(Records provided)
++++++++

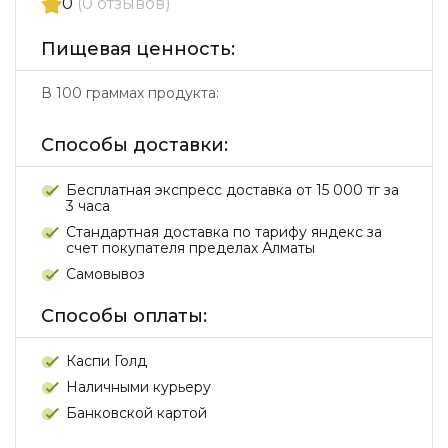
0
(0 отзывов)
Пищевая ценность:
В 100 граммах продукта:
Способы доставки:
Бесплатная экспресс доставка от 15 000 тг за
3 часа
Стандартная доставка по тарифу яндекс за
счет покупателя пределах Алматы
Самовывоз
Способы оплаты:
Каспи Голд
Наличными курьеру
Банковской картой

++++++++

(What to produce) Return all of the entries exactly as written, but drop any pictures they hold.

(Problem solution)
0
(0 отзывов)
Пищевая ценность:
В 100 граммах продукта:
Способы доставки:
Бесплатная экспресс доставка от 15 000 тг за
3 часа
Стандартная доставка по тарифу яндекс за
счет покупателя пределах Алматы
Самовывоз
Способы оплаты:
Каспи Голд
Наличными курьеру
Банковской картой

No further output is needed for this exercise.